As unions and employees voice the dangers faced, companies continue to pull back their financial benefits.

Top retailers in the U.S began paring down the hazard pay previously awarded to the essential workers on the front lines. Facing rising costs, plummeting business, and unprecedented unemployment rates, the essential workers no longer have the upper hand in the labor market.

Amazon.com Inc., Kroger Co., and Rite Aid Corp. are three of the major companies that stopped paying frontline workers hazard pay, or plan to do so in the near future. With increases in minimum wage, temporary hazard increases, purchasing personal protective equipment, and paying for workplace sanitization, retailers face costly requirements. Home Depot Inc.  spent $850 million on extra pay, benefits and safety measures in its latest quarter.

With more than 36 million Americans filed for unemployment, employers have their pick of a new talent pool, yielding high turnover in the workplace.
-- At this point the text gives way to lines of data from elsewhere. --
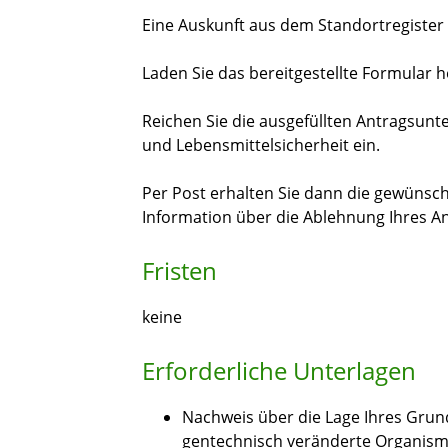
Eine Auskunft aus dem Standortregister b
Laden Sie das bereitgestellte Formular 
Reichen Sie die ausgefüllten Antragsun
und Lebensmittelsicherheit ein.
Per Post erhalten Sie dann die gewünsc
Information über die Ablehnung Ihres An
Fristen
keine
Erforderliche Unterlagen
Nachweis über die Lage Ihres Gru
gentechnisch veränderte Organism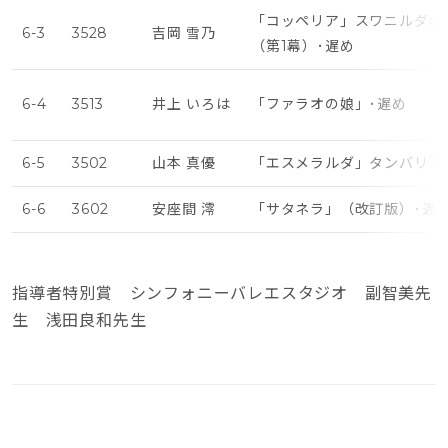
「コッペリア」スワニルダの
6-3
3528
吉岡 雪乃
（第1幕）･遅め
6-4
3513
井上 いろは
「ファラオの娘」･遅め
6-5
3502
山本 真優
「エスメラルダ」タンバリン
6-6
3602
安座間 澪
「サタネラ」（改訂版）･遅
指導者特別賞 シンフォニーバレエスタジオ 副智美先
生 浅田良和先生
Amazon offers extra pay for warehouse working until the end of May, then will return to regular wages in June. The company claimed that the additional $2 per hour and double overtime pay functioned as an ‘incentive’ rather than hazard pay. Smart & Final Stores Inc. offered a wage increase through the end of May to ‘thank’ the workers for coming to work.
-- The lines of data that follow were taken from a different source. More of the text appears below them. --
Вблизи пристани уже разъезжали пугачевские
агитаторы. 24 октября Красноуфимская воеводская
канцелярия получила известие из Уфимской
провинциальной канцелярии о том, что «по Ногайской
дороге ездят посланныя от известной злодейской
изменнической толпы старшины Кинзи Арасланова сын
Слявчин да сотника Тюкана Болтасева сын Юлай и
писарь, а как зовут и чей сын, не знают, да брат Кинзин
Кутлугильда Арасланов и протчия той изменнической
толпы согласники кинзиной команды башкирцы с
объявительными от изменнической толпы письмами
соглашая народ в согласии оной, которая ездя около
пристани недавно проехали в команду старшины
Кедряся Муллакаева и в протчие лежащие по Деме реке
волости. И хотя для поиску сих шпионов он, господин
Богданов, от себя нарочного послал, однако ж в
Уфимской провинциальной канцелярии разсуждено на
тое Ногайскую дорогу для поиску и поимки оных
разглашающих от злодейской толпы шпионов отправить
Unions and workers fight back against these shifts, saying they are risking their health to be at work in the pandemic. “As long as we are wearing gloves, as long as we are wearing masks and social distancing, it seems obvious to me that we are working in hazardous circumstances,” said John T. Niccollai, president of United Food & Commercial Workers Local 464A.

Target and Walmart plan to extend their increases in wage: “we can’t lose sight of the fact that it’s going to take time to work through the pandemic,” Target CEO Brian Cornell said in a memo to workers.

As the economy starts up, bonus pay remains a primary concern of company executives, unions, and workers. In the words of Mark Skogen, chief executive of Festival Foods: “When is the danger gone?”